Recent studies suggest that your parents' drinking patterns may have an impact on your risk of developing a food addiction.

A recent University of Michigan study found that people with an alcoholic parent are more likely to show symptoms of food addiction.

These foods, which include ice cream, chocolate, pizza, and fries, have excessively high concentrations of refined carbohydrates and lipids that may lead to addiction in some people.

Researchers at the University of Michigan wanted to know if having an alcoholic parent, who is a major risk factor for addiction, increased the likelihood of developing an addiction to highly processed foods.

This clinically serious addiction to highly processed foods, characterized by a loss of control over consumption, strong cravings, and an unwillingness to cut back despite unpleasant effects, appears to affect as many as 1 in 5 persons.

According to Lindzey Hoover, a graduate student in psychology at the University of Michigan and the study's lead author, "people who have a family history of addiction may be at greater risk for developing a problematic relationship with highly processed foods, which is really challenging in a food environment where these foods are cheap, accessible, and heavily marketed."

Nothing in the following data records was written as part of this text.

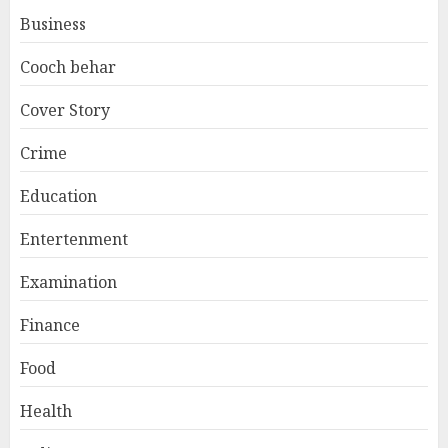
Business
Cooch behar
Cover Story
Crime
Education
Entertenment
Examination
Finance
Food
Health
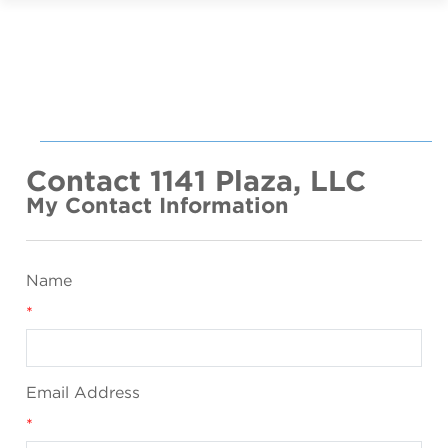
Contact 1141 Plaza, LLC
My Contact Information
Name
*
Email Address
*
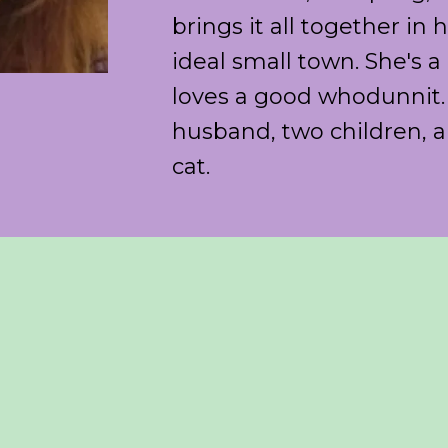
brings it all together in
ideal small town. She's 
loves a good whodunnit. 
husband, two children, a
cat.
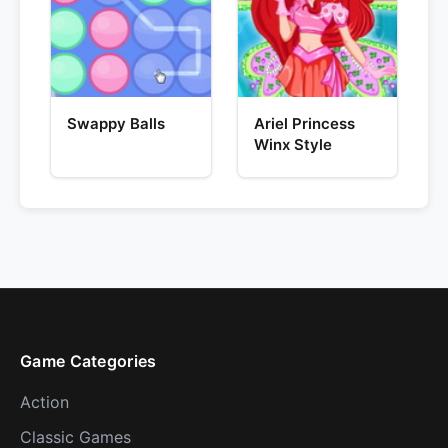
Swappy Balls
Ariel Princess
Winx Style
Game Categories
Action
Classic Games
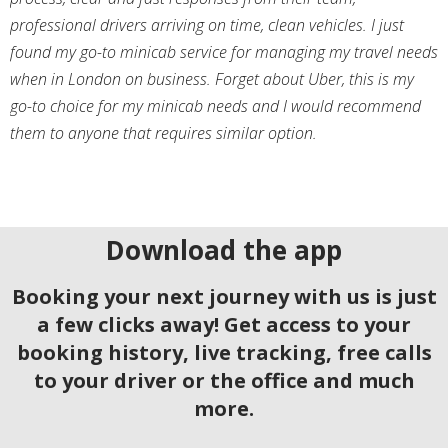
professional drivers arriving on time, clean vehicles. I just
found my go-to minicab service for managing my travel needs
when in London on business. Forget about Uber, this is my
go-to choice for my minicab needs and I would recommend
them to anyone that requires similar option.
Download the app
Booking your next journey with us is just
a few clicks away! Get access to your
booking history, live tracking, free calls
to your driver or the office and much
more.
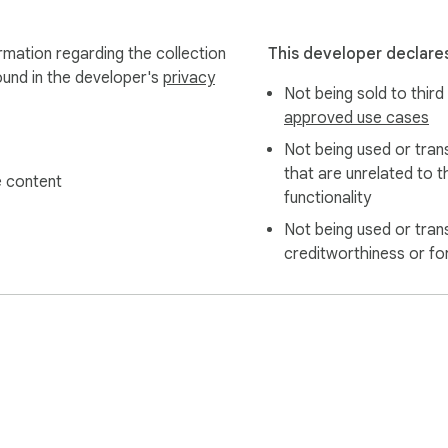
ormation regarding the collection
This developer declares
ound in the developer's
privacy
Not being sold to third
approved use cases
Not being used or tran
that are unrelated to t
 content
functionality
Not being used or tran
creditworthiness or fo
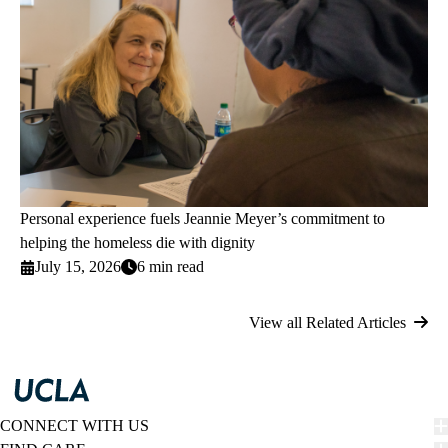
Personal experience fuels Jeannie Meyer’s commitment to
helping the homeless die with dignity
July 15, 2026
6 min read
View all Related Articles
CONNECT WITH US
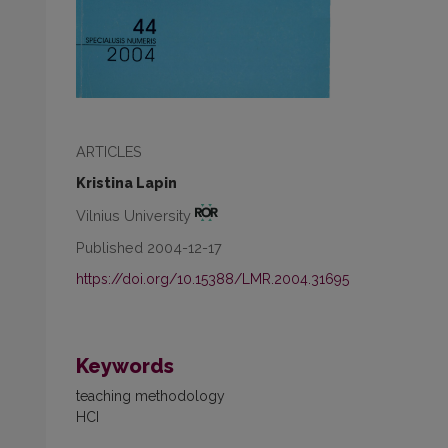
ARTICLES
Kristina Lapin
Vilnius University
Published 2004-12-17
https://doi.org/10.15388/LMR.2004.31695
Keywords
teaching methodology
HCI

The study found that those with food addiction were also more likely to experience personal issues with alcohol, cannabis, tobacco, and vaping. However, addictive behaviors did not stop with food.

The main causes of avoidable death in the modern world are diets that are dominated by foods that have been heavily processed and an excessive consumption of addictive substances. According to this study, interventions are required to simultaneously decrease addictive food and drug usage.

Hoover noted that it may be crucial to take into account public health strategies that have lessened the harm of other addictive chemicals, such as banning marketing to children.

Co-occurrence of food addiction, obesity, problematic substance use, and parental history of problematic alcohol use, Psychology of Addictive Behaviors, 25 July 2022, L. V. Hoover, H. P. Yu, J. R. Cummings, S. G. Ferguson, and A. N. Gearhardt.